Since I am at our annual Faith Camp this week and spending copious amounts of time in a sheep shed with only a slow Internet connection over my mobile phone, I am spending very little time online this week. Hey, what do you expect? This isn’t RailsConf — there isn’t a MacBook or an Ubuntu T-shirt in sight…
I have found in recent months that spam comments are sneaking past my arsenal of defences at a rate of about three or four a week, so I have set my blog to moderate comments until I get back. So if you leave a comment and it does not appear immediately, please bear with me. Anything legitimate should be dealt with by the start of next week.
This is the twenty-fourth Faith Camp and my twenty-second.
Normally I stay in a tent on the showground, but this year I’m in the hotel — the Sleep Inn at the Peterborough service station on the A1.

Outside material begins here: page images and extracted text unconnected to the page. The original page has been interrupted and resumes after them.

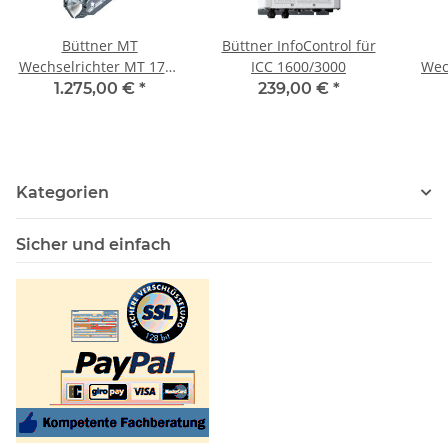
Büttner MT
Büttner InfoControl für
Wechselrichter MT 1700
ICC 1600/3000
Wec
SI-N, 12 V
Kom
1.275,00 €
*
239,00 €
*
Kategorien
Sicher und einfach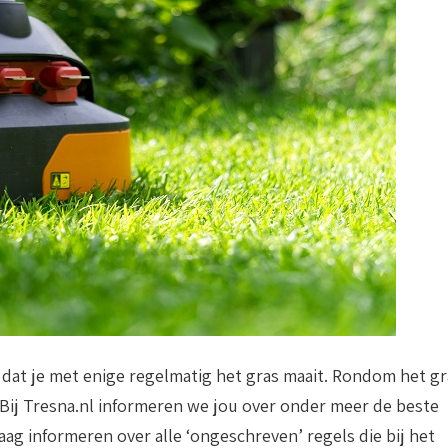
k dat je met enige regelmatig het gras maait. Rondom het gr
Bij Tresna.nl informeren we jou over onder meer de beste
g informeren over alle ‘ongeschreven’ regels die bij het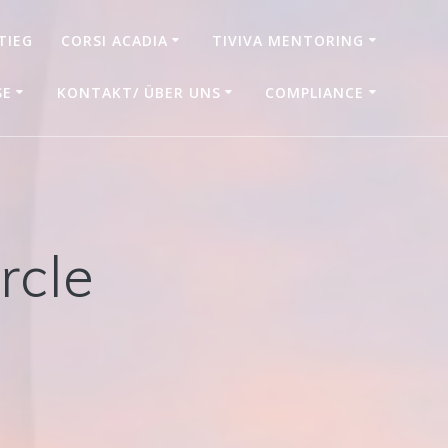
TIEG
CORSI ACADIA
TIVIVA MENTORING
SE
KONTAKT/ ÜBER UNS
COMPLIANCE
rcle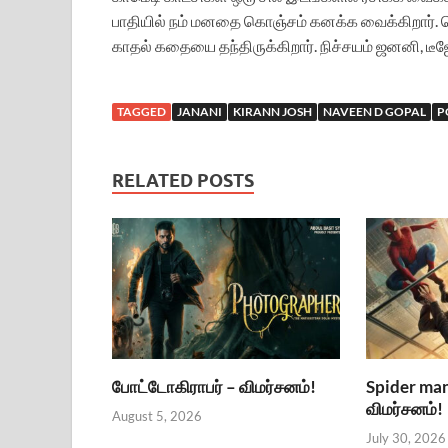
பாதியில் நம் மனதை கொஞ்சம் கனக்க வைக்கிறார்.
காதல் கதையை தந்திருக்கிறார். நிச்சயம் ஜனனி, டீஜேக
TAGGED
JANANI
KIRANN JOSH
NAVEEN D GOPAL
P
RELATED POSTS
போட்டோகிராபர் – விமர்சனம்!
Spider man
விமர்சனம்!
August 5, 2026
July 30, 2026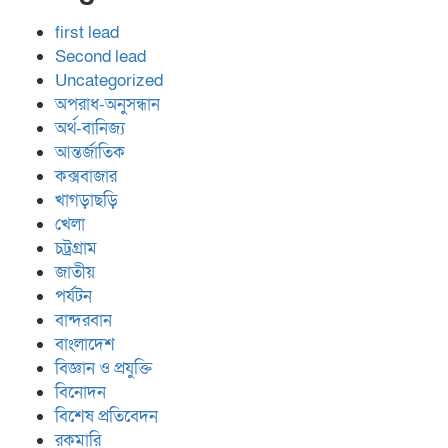
first lead
Second lead
Uncategorized
অপরাধ-অনুসন্ধান
অর্থ-বানিজ্য
আন্তর্জাতিক
কক্সবাজার
খাগড়াছড়ি
খেলা
চট্রগ্রাম
জাতীয়
পর্যটন
বান্দরবান
বাংলাদেশ
বিজ্ঞান ও প্রযুক্তি
বিনোদন
বিশেষ প্রতিবেদন
রকমারি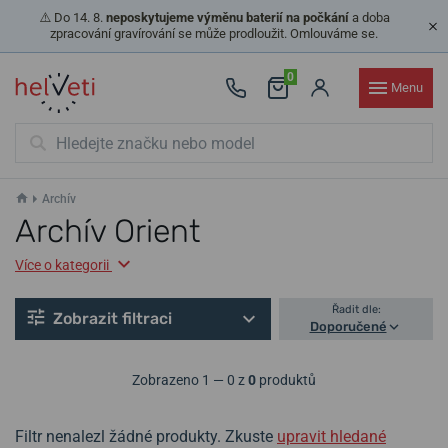
⚠️ Do 14. 8.
neposkytujeme výměnu baterií na počkání
a doba
zpracování gravírování se může prodloužit. Omlouváme se.
0
Menu
Archív
Archív Orient
Více o kategorii
Řadit dle:
Zobrazit filtraci
Doporučené
Zobrazeno 1 — 0 z
0
produktů
Filtr nenalezl žádné produkty. Zkuste
upravit hledané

It does have some advantages. I get a good night’s sleep, I don’t have to share the showers with five thousand other people, and there’s a wi-fi access point, so I can blog. It also means that I don’t have to put up with being out in a tent if there’s a thunderstorm at night, which usually happens at least once during the week nearly every year.

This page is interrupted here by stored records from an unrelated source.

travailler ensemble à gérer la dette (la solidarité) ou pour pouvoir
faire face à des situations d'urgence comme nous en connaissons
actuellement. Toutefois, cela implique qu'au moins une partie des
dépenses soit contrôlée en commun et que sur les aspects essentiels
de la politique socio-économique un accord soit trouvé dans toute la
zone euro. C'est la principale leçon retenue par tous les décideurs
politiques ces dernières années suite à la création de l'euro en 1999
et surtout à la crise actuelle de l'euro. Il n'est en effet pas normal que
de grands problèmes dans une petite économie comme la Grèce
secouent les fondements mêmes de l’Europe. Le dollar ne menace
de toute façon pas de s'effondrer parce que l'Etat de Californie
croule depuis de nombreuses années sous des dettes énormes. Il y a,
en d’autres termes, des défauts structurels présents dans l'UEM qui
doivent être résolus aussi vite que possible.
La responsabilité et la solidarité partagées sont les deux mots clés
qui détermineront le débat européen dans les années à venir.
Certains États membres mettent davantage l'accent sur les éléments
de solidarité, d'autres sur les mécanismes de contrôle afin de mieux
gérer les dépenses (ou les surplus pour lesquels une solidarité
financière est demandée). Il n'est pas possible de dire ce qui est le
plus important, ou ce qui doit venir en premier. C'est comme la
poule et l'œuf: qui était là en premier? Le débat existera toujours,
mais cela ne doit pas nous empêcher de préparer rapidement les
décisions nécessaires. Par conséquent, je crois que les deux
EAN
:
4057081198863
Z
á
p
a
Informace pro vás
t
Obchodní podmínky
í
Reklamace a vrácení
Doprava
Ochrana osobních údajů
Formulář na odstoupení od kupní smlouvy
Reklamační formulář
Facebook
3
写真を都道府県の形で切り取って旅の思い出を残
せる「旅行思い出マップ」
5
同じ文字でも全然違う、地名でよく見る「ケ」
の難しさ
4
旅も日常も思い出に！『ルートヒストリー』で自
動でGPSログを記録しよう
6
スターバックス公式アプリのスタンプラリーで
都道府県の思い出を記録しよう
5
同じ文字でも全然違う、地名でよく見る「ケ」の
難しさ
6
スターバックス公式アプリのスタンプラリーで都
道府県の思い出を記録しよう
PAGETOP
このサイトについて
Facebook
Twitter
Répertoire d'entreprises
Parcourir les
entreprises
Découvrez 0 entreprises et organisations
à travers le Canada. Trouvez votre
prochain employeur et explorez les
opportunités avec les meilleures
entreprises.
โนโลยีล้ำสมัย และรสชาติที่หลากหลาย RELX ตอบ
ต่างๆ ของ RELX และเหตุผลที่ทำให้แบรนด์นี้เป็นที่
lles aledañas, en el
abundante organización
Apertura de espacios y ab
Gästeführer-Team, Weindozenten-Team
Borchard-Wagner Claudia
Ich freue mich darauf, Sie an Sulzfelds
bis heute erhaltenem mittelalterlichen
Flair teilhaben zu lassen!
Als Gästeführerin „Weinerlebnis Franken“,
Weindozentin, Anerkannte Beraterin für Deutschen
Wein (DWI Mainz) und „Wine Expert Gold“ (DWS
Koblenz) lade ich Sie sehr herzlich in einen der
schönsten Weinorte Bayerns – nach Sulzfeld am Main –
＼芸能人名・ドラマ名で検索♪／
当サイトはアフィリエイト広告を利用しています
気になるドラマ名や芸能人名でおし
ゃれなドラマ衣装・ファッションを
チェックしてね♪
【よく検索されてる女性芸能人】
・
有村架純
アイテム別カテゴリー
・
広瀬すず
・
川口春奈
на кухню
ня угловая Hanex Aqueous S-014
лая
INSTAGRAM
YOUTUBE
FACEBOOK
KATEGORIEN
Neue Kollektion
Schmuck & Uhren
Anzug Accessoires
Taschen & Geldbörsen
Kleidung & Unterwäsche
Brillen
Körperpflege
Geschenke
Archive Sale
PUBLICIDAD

However, when all’s said and done, I think I prefer my tent.
The big problem is that the hotel is pretty isolated from the camp life on the showground. The thing that I love about Faith Camp is that it’s a time when we meet up with old friends, make new friends, and generally have a good time all together. A mile from the showground on the other side of the motorway, it’s a bit awkward. Besides, sleeping on hard ground (or an inflatable camp bed), fitting your shower time round everybody else, night-time thunderstorms, and being well and truly off-line is half the fun of it.
A new feature of Faith Camp this year is a daily video report from around the showground, which is shown on the screens at some point in the main meeting every evening. Pastor Colin introduced them last night, saying “Apparently, the in word is ‘blog’. So here is our first video blog.”
It’s a great idea, though perhaps a slight misunderstanding of the word “blog” — which actually means an online diary that allows readers to post comments. A bit like my own website, for example. Purists such as Robert Scoble would add the requirement for RSS feeds, trackbacks and pinging blog search engines such as Technorati, though in practice, not all blogs do this. Then again, I guess we could stretch the definition a bit just for Faith Camp. There aren’t likely to be that many people going online on the East of England Showground during the week, after all.
Update: They’ve put the videos online. Lovely. I think that qualifies as a blog now.